It’s finally happened. I feel like I am in the throes of becoming a proper grown up; I am just about to be the proud owner of a real garden.
This is something I have longed for for an inordinate amount of time. We had plans done years ago, but after we did our small-ish renovation, we had to draw breath and pull in the purse strings before we could tackle the outside of the house.
These plans pulled me through six lockdowns, they provided a distraction through many days and nights sitting outside in what was ostensibly a dry and barren patch of clay – a glimmer of light at the end of the tunnel at what might one day be.
Readers who know me are aware I love nothing more than having trades onsite. My husband, one of the most lovely men in the world, is not a handyman, nor a landscaper.
So the joy of having capable, qualified and dependable trades around is worth the effort of making multiple cups of tea along with doling out all the apple and walnut scrolls they can eat. Bless these men.
And without sounding like I want to hug every tree I now see, I’ve realised though that what I’m looking forward to most is the notion of hope that I think this garden will bring.
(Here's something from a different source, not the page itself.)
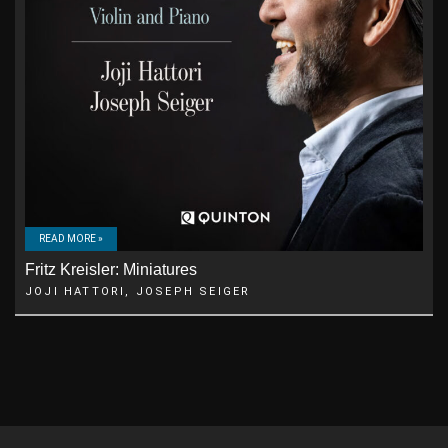
READ MORE »
Fritz Kreisler: Miniatures
JOJI HATTORI, JOSEPH SEIGER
I’m looking forward to getting to know this new space in my home. To start the day or come home from work and water the plants and see what’s been happening in my own literal backyard.
I’m also hoping it might bring a gentleness to the lives of my children. A cocooning space for them to unwind in and to enjoy. Maybe they’ll even tend to it with me… a stretch too far? We’ll see.
And I know there will be frustration and inevitable melancholy with plants that ‘fail to thrive’. I know there will be endless blisters and probably a sore back, but I’m determined to give this my best efforts.
If you want me, you’ll know where I’ll be.